## Exercise brief
All records below are to be set down exactly, each character intact.

## Stored data entries
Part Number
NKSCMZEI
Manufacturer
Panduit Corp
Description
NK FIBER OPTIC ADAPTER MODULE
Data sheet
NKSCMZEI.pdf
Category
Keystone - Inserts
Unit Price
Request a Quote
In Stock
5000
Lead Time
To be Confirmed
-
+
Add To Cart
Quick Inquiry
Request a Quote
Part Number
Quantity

## Solution to this exercise
Part Number
NKSCMZEI
Manufacturer
Panduit Corp
Description
NK FIBER OPTIC ADAPTER MODULE
Data sheet
NKSCMZEI.pdf
Category
Keystone - Inserts
Unit Price
Request a Quote
In Stock
5000
Lead Time
To be Confirmed
-
+
Add To Cart
Quick Inquiry
Request a Quote
Part Number
Quantity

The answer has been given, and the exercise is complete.